(DATA TO USE)

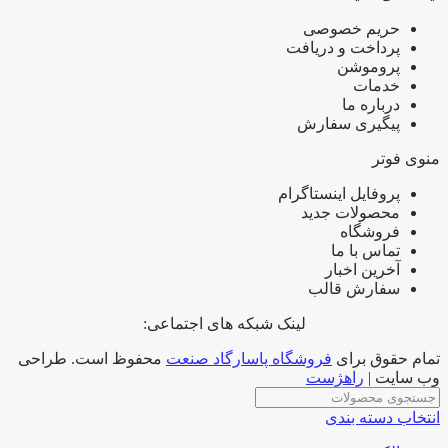
حریم خصوصی
پرداخت و دریافت
پروموشن
خدمات
درباره ما
پیگیری سفارش
منوی فوتر
پروفایل اینستاگرام
محصولات جدید
فروشگاه
تماس با ما
آخرین اخبار
سفارش قالب
لینک شبکه های اجتماعی:
تمام حقوق برای
فروشگاه پاسارگاد صنعت
محفوظ است. طراحی
وب سایت |
راهژست
انتخاب دسته بندی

(End DATA TO USE)

→ TASK STATEMENT
Print all of the entries word for word. Skip any images they contain.

→ RESPONSE BELOW
حریم خصوصی
پرداخت و دریافت
پروموشن
خدمات
درباره ما
پیگیری سفارش
منوی فوتر
پروفایل اینستاگرام
محصولات جدید
فروشگاه
تماس با ما
آخرین اخبار
سفارش قالب
لینک شبکه های اجتماعی:
تمام حقوق برای
فروشگاه پاسارگاد صنعت
محفوظ است. طراحی
وب سایت |
راهژست
انتخاب دسته بندی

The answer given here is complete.